◆ **Information**:
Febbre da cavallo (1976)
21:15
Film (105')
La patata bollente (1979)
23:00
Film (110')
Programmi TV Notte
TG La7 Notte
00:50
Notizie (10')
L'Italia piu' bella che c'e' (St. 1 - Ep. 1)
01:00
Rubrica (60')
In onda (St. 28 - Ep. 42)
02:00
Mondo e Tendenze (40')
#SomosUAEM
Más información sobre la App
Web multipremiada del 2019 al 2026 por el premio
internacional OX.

...

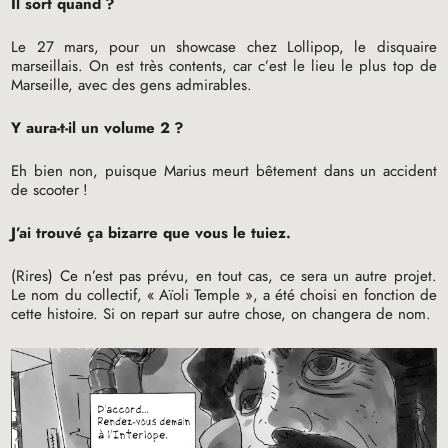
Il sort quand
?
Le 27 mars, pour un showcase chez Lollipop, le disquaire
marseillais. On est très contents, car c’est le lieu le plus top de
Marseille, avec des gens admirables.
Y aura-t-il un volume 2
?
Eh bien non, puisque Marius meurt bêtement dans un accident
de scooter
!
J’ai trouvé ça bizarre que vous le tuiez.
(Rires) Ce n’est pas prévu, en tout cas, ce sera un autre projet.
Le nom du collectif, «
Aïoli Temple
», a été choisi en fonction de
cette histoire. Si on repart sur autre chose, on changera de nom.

---

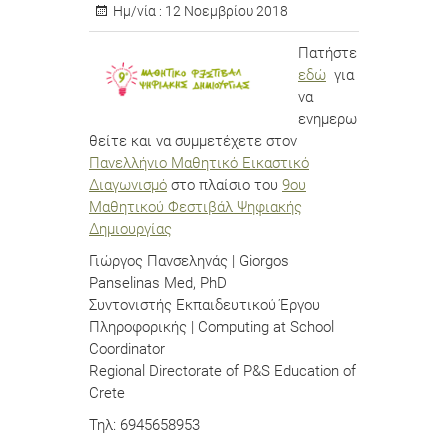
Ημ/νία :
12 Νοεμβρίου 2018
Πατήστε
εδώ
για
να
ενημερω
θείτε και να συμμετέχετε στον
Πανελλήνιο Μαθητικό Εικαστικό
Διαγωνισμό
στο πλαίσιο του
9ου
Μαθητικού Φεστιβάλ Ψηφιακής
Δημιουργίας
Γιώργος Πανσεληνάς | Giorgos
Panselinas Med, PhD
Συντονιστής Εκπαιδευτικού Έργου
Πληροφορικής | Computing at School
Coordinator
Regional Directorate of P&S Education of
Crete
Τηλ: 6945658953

◆ **Your objective**:
From the line holding "Mondo e Tendenze (40')" to the line holding "internacional OX.", inclusive, restate each line above exactly as written.

◆ **Solution below**:
Mondo e Tendenze (40')
#SomosUAEM
Más información sobre la App
Web multipremiada del 2019 al 2026 por el premio
internacional OX.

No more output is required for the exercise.